The First Department dismisses a medical necessity case September 29, 2018

Mingmen Acupuncture Servs., PC v Global Liberty Ins. Co. of N.Y., 2018 NY Slip Op 51358(U)(App. Term 1st Dept. 2018)

In opposition, the affidavit of plaintiff’s principal failed to raise a triable issue since it was not based on an examination of the assignor, nor did it meaningfully rebut the findings of defendant’s examining acupuncturist/chiropractor, including the normal results of the range of motion testing (see Arnica Acupuncture PC v Interboard Ins. Co., 137 AD3d 421 [2016]; Rummel G. Mendoza, D.C., P.C. v Chubb Indem. Ins. Co., 47 Misc 3d 156[A]). Nor did the assignor’s subjective complaints of pain overcome the objective medical tests detailed in the IME report (see Arnica Acupuncture PC v Interboard Ins. Co., 137 AD3d 421TC Acupuncture, P.C. v Tri-State Consumer Ins. Co., 52 Misc 3d 131[A], 2016 NY Slip Op 50978[U] [App Term, 1st Dept 2016]).”

The test is whether there was an examination of the Assignor that did not have normal findings.  The open question here is the time period of when this examination must take place.  In this case, there was an examination that pre-dated the IME by 2-3 months.  This was not sufficient.  There was also scribbled treatment notes, but that will not carry the day.  Also, do not mistake this case for the “contemporaneous” fallacy that has plagued AAA arbitrators when sizing up medical evidence.

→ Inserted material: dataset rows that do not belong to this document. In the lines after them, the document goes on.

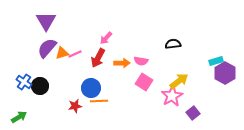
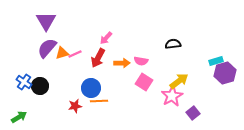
purple hexagon: rotated 15 degrees clockwise
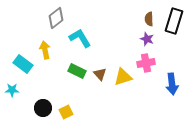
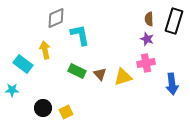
gray diamond: rotated 15 degrees clockwise
cyan L-shape: moved 3 px up; rotated 20 degrees clockwise
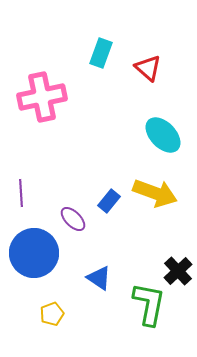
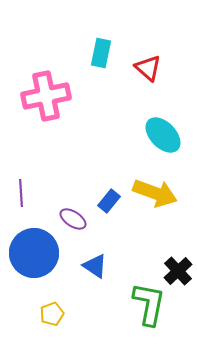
cyan rectangle: rotated 8 degrees counterclockwise
pink cross: moved 4 px right, 1 px up
purple ellipse: rotated 12 degrees counterclockwise
blue triangle: moved 4 px left, 12 px up
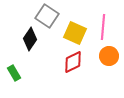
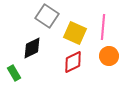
black diamond: moved 2 px right, 9 px down; rotated 30 degrees clockwise
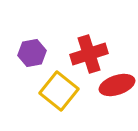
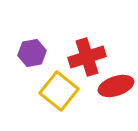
red cross: moved 2 px left, 3 px down
red ellipse: moved 1 px left, 1 px down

My sense is when all the leaves on this issue are shaken out (there is more shaking going on than you are probably aware of), arbitrators may be stuck engaging in the painful task of looking at blocks of post IME treatment and determining whether they are appropriate once the presumption of medical necessity in the first instance is rebutted.   That is, the Charles Sloan and Burt Feilich rule may very well be the correct statements of law.

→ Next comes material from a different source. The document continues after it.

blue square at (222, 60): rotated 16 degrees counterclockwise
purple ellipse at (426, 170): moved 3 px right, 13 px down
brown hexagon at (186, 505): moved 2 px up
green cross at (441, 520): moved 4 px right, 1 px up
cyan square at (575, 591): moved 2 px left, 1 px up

A 65-3.2 sighting September 29, 2018

Village Med. Supply, Inc. v Travelers Prop. Cas. Ins. Co., 2018 NY Slip Op 51311(U)(App. Term 1sr Dept, 2018)

“Defendant-insurer established its prima facie entitlement to summary judgment dismissing the underlying first-party no-fault claims as premature, since the record conclusively establishes that plaintiff failed to respond to timely requests for verification (see St. Vincent Med. Care, P.C. v. Country Wide Ins. Co., 80 AD3d 599, 600 [2011]). No triable issue was raised by plaintiff’s claim that defendant had no “good reason” (11 NYCRR 65-3.2[c]) for its verification request for a manufacturer’s invoice documenting the cost of the supplies provided to the assignor (see New Way Med. Supply Corp. v State Farm Mut. Auto Ins. Co., 56 Misc 3d 132[A], 2017 NY Slip Op 50925[U] [App Term 2d, 11th and 13th Jud Dists 2017]; see also 12 NYCRR 442.2[a]).”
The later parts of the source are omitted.